We recently published a paper on the rediscovery of software vulnerabilities. This was the final version of a paper that had been in the works since September, peer-reviewed by the WEIS community during the winter, and then circulated for additional revision in early March. Since publication, two mistakes have come to light. After evaluating these concerns, we’ve reviewed our data and will reach out to several commenters in order to release a revised version of the paper in the next two weeks. This blog post details our planned changes and the rationale for making them. The only revised data in the paper relates to Chrome. Our conclusions remain largely unchanged: rediscovery takes place more often than previously thought, between 10 and 15 percent of the time for all data sources combined and as high as 23 percent in a single year for Android.
Our first error is that we directly relied on how duplicate bugs were labeled in the Chromium database. Many of these duplicates were automatically generated and submitted to this database by Google’s software testing infrastructure, ClusterFuzz, or were multiple reports from the same person and thus not instances of rediscovery.

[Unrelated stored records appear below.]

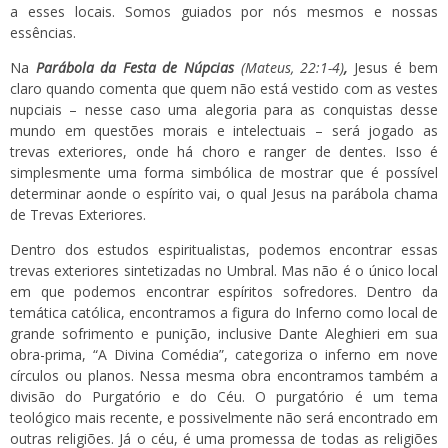
a esses locais. Somos guiados por nós mesmos e nossas
essências.
Na
Parábola da Festa de Núpcias
(Mateus, 22:1-4)
,
Jesus é bem
claro quando comenta que quem não está vestido com as vestes
nupciais – nesse caso uma alegoria para as conquistas desse
mundo em questões morais e intelectuais – será jogado as
trevas exteriores, onde há choro e ranger de dentes. Isso é
simplesmente uma forma simbólica de mostrar que é possível
determinar aonde o espírito vai, o qual Jesus na parábola chama
de Trevas Exteriores.
Dentro dos estudos espiritualistas, podemos encontrar essas
trevas exteriores sintetizadas no Umbral. Mas não é o único local
em que podemos encontrar espíritos sofredores. Dentro da
temática católica, encontramos a figura do Inferno como local de
grande sofrimento e punição, inclusive Dante Aleghieri em sua
obra-prima, “A Divina Comédia”, categoriza o inferno em nove
círculos ou planos. Nessa mesma obra encontramos também a
divisão do Purgatório e do Céu. O purgatório é um tema
teológico mais recente, e possivelmente não será encontrado em
outras religiões. Já o céu, é uma promessa de todas as religiões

To correct this error, we have manually examined all the bugs that were marked as duplicates or given CVE numbers in the stable build of Chome to revise this portion of our dataset. Using just the stable build of Chrome focuses on the most widely used version of the software and removes the majority of automatically generated duplicates. In our first pass, we have coded as a duplicate only those bugs that were submitted by two different parties, including instances where one of those was an internal Google discovery. This results in an aggregate rediscovery rate for just Chrome of between six and nine percent depending on the time window used. Debate will remain over the subjective evaluation of the severity of these bugs and their ability to be exploited, but we chose to use the severity rating originally assigned in the Chromium database as closest to an objective judgment.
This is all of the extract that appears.